Insulin glargine at 300 U/mL (Gla-300) affords similar glycaemic control as that at 100 U/mL (Gla-100) in East Asian patients, although the former is associated with consistently fewer hypoglycaemic events at any time of the day and night, according to the results of a meta-analysis.
The patient-level meta-analysis was based on three EDITION studies having similar design and endpoints. The overall population comprised 547 patients treated with Gla-300 and 348 patients treated with Gla-100.
Pooled data showed that over a treatment period of 6 months, the change in glycated haemoglobin (HbA1c) from baseline did not differ between Gla-300 (least square [LS] mean, –1.13 percent) and Gla-100 (–1.14 percent), with the high-strength formulation showing noninferiority to Gla-100 (LS mean difference, 0.02 percent, 95 percent confidence interval [CI], –0.08 to 0.11).

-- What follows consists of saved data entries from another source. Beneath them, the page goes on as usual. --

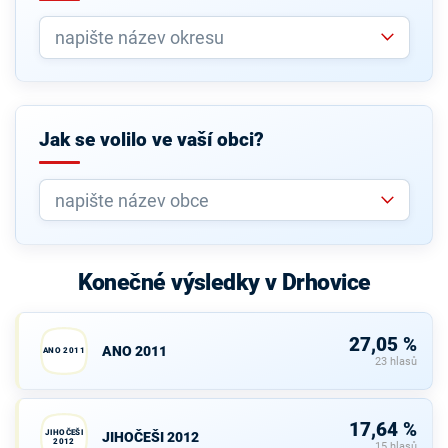
Jak se volilo ve vaší obci?
Konečné výsledky v Drhovice
27,05 %
ANO 2011
ANO 2011
23 hlasů
17,64 %
JIHOČEŠI
JIHOČEŠI 2012
2012
15 hlasů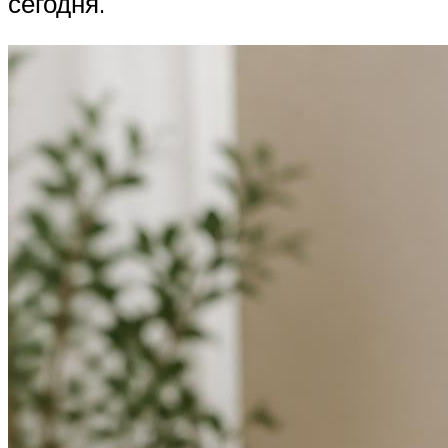
сегодня.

The HbA1c target of <7.0 percent at month 6 was met by 46.4 percent (248/535) of patients in the Gla-300 group and 43.1 percent (147/341) in the Gla-100 group, with 42.4 percent and 37.0 percent having achieved this without hypoglycaemia (confirmed <3 mmol/l or severe). A similar pattern of results was observed among patients achieving HbA1c target of <6.5 percent.
Meanwhile, Gla-300 led to a consistently lower occurrence of hypoglycaemic event (confirmed ≤3.9 mmol/L or severe) at any time of day or at night (00:00 to 05:59 h) relative to Gla-100. The respective event rates of hypoglycaemia were 66.6 percent vs 74.0 percent (relative risk [RR], 0.90, 95 percent CI, 0.83–0.98) over 24 hours and 34.5 percent vs 44.5 percent (RR, 0.76, 95 percent CI, 0.64–0.90) at night.
Severe hypoglycaemia occurred rarely overall, and weight gain was minimal.